The End is Nigh: Maununneva Snow Pile Down to Just One Metre [Helsingin Sanomat]

A Man Like Putin

Russian propaganda has come a long way from the chanted anthems of the Soviet Union. ‘A Man Like Putin’, by techno-pop duo Singing Together topped the charts in 2002 and went on to become the theme song for pro-Putin rallies all over Russia. And just how pro-Putin is it? Well…

I want a man like Putin, who’s full of strength;

I want a man like Putin, who doesn’t drink;

I want a man like Putin, who won’t make me sad.

The song was written by a songwriter and music producer named Alexander Yelin, who wrote the song on a $300 bet that he could produce a hit. If you’re interested in the history of the song and the popularity it’s enjoyed, PBS’ program Sound Tracks has a fascinating documentary on it. It’s one of the most surreal things I’ve watched in a long, long, long time.

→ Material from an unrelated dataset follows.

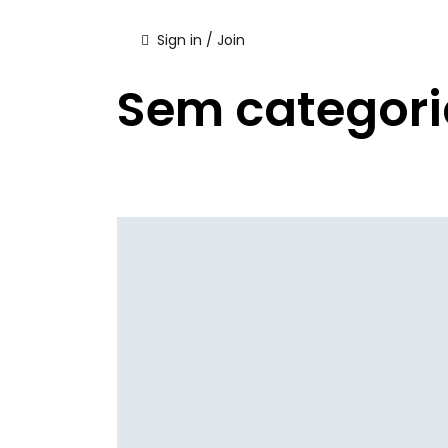
Sign in / Join
Sem categori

A Man Like Putin [Sound Tracks]

Beware of Greeks Bearing Bonds

Michael Lewis tale of the Greek financial crisis in Vanity Fair is absolutely fascinating (and unbelievable). It may be the only financial crisis in the world to feature Greek Orthodox monks as the center of attention.

The tsunami of cheap credit that rolled across the planet between 2002 and 2007 has just now created a new opportunity for travel: financial-disaster tourism. The credit wasn’t just money, it was temptation. It offered entire societies the chance to reveal aspects of their characters they could not normally afford to indulge. Entire countries were told, “The lights are out, you can do whatever you want to do and no one will ever know.” What they wanted to do with money in the dark varied. Americans wanted to own homes far larger than they could afford, and to allow the strong to exploit the weak. Icelanders wanted to stop fishing and become investment bankers, and to allow their alpha males to reveal a theretofore suppressed megalomania. The Germans wanted to be even more German; the Irish wanted to stop being Irish. All these different societies were touched by the same event, but each responded to it in its own peculiar way.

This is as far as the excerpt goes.